EXERCISE REQUIREMENTS: Look through the listing below, and wherever a line has the string "gente", pull it out.

RECORDS PROVIDED:
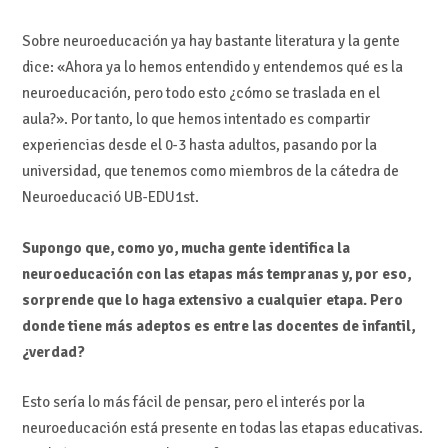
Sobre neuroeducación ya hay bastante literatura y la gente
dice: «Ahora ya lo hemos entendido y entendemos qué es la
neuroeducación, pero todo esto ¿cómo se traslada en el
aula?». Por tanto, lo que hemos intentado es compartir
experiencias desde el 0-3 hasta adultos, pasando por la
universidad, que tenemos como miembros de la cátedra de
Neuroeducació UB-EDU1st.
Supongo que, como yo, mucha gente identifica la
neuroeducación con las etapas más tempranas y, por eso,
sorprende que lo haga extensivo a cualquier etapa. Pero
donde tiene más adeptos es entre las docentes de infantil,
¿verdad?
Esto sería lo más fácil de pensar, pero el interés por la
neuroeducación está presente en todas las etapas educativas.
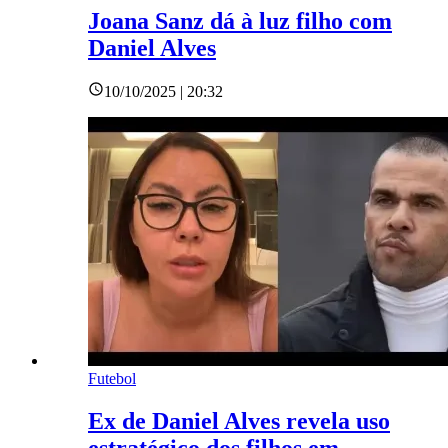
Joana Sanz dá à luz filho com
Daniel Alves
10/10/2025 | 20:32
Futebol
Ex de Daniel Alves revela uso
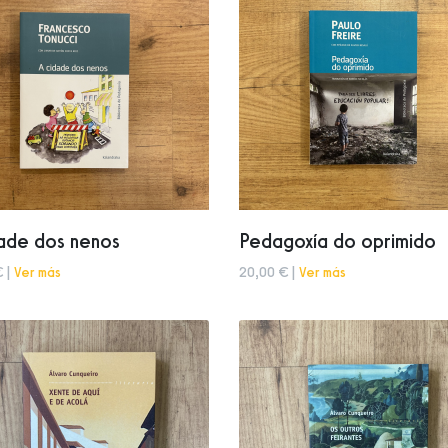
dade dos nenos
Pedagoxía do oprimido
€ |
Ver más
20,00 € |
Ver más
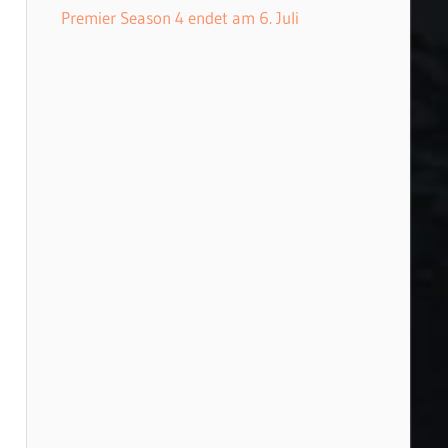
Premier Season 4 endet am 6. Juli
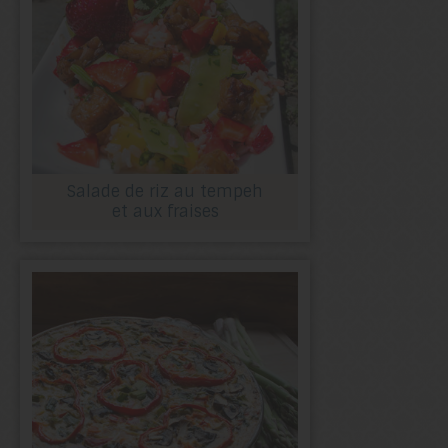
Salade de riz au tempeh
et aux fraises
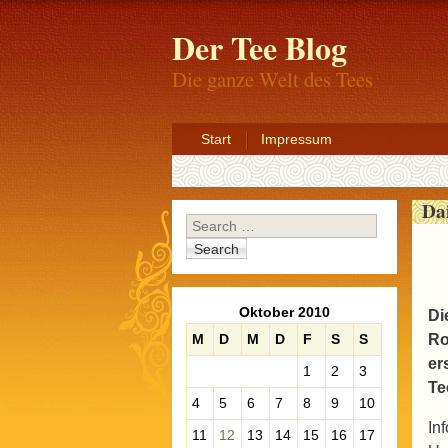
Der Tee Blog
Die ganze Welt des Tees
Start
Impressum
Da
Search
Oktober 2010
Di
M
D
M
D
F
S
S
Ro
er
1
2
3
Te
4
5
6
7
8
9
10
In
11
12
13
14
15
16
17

WORKED SOLUTION:
Sobre neuroeducación ya hay bastante literatura y la gente
Supongo que, como yo, mucha gente identifica la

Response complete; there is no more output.